Opinion
December 2, 1991
Appeal from the Supreme Court, Queens County (Giaccio, J.).
Ordered that the judgment is reversed, on the law, and a new trial is ordered. No questions of fact have been raised or considered.
The defendant was charged with criminal sale of a controlled substance in the third degree in connection with his alleged sale of two vials of cocaine to an undercover police officer in St. Albans, Queens. At trial, before the undercover officer was called to the stand, the prosecutor requested that the courtroom be closed to the public in view of the officer's "active" status. The trial court granted the motion over the defendant's objection, and excluded the general public as well as members of the defendant's family from the courtroom.

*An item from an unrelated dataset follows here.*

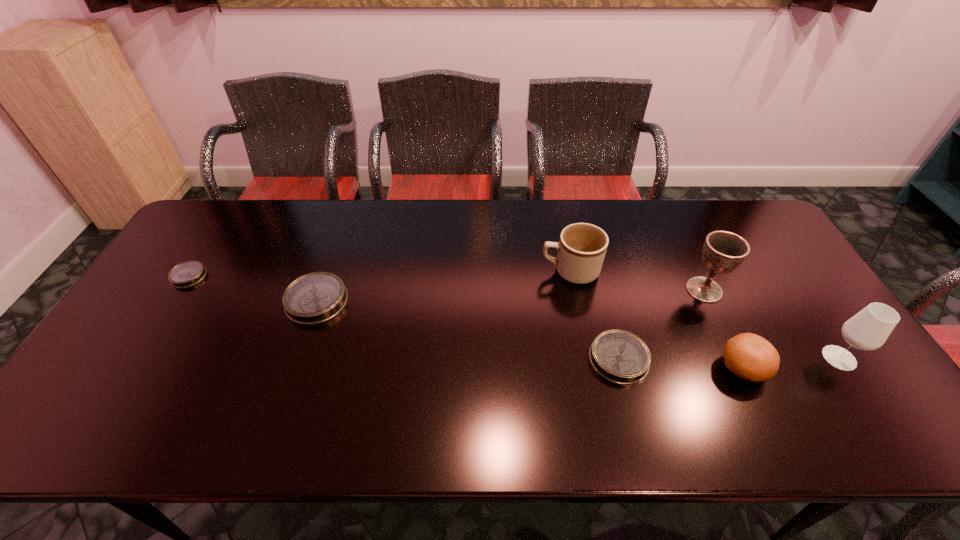 If equal spacing is desired by inserting an extra compass among them, please point out a free spot for this new compass. Please provide its 2D coordinates. Your answer should be formatted as a tuple, i.e. [(x, y)], where the tuple contains the x and y coordinates of a point satisfying the conditions above.

[(459, 328)]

On appeal, the defendant contends that the trial court's "pro forma" closure of the courtroom during the undercover officer's testimony constituted reversible error. We agree. It is settled law that "no closing can be tolerated that is not preceded by an inquiry careful enough to assure * * * that the defendant's right to a public trial is not being sacrificed for less than compelling reasons" (People v Jones, 47 N.Y.2d 409, 414-415, cert denied 444 U.S. 946; see also, People v Clemons, 78 N.Y.2d 48, 53). At bar, however, the record reveals that the Trial Judge summarily closed the courtroom without conducting any inquiry to ascertain whether closure was indeed necessary to protect the undercover officer's safety. Under these circumstances, we conclude that the defendant's Sixth Amendment right to a public trial was violated (see, People v Clemons, supra; People v Kin Kan, 78 N.Y.2d 54; People v Romain, 137 A.D.2d 848; People v Cousart, 74 A.D.2d 877).
In view of the foregoing, we need not reach the defendant's remaining contentions. Bracken, J.P., Harwood, Eiber and O'Brien, JJ., concur.